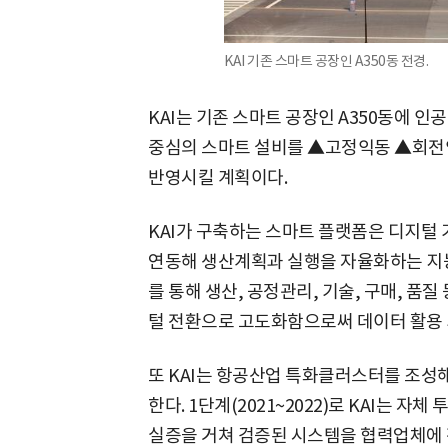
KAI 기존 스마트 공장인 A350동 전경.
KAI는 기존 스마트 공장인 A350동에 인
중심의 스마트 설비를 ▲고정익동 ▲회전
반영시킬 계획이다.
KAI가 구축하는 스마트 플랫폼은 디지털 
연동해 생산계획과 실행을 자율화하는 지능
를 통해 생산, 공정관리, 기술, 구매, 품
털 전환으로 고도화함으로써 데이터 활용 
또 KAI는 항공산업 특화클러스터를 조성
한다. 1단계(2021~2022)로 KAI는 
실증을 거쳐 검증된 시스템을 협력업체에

━━━━━━━━━━

WHAT YOU ARE ASKED TO DO: Please make your reply exactly the lines from the one containing "털 전환으로 고도화함으로써 데이터 활용" through the end of the entries above, and nothing more.

RESPONSE:
털 전환으로 고도화함으로써 데이터 활용 
또 KAI는 항공산업 특화클러스터를 조성
한다. 1단계(2021~2022)로 KAI는 
실증을 거쳐 검증된 시스템을 협력업체에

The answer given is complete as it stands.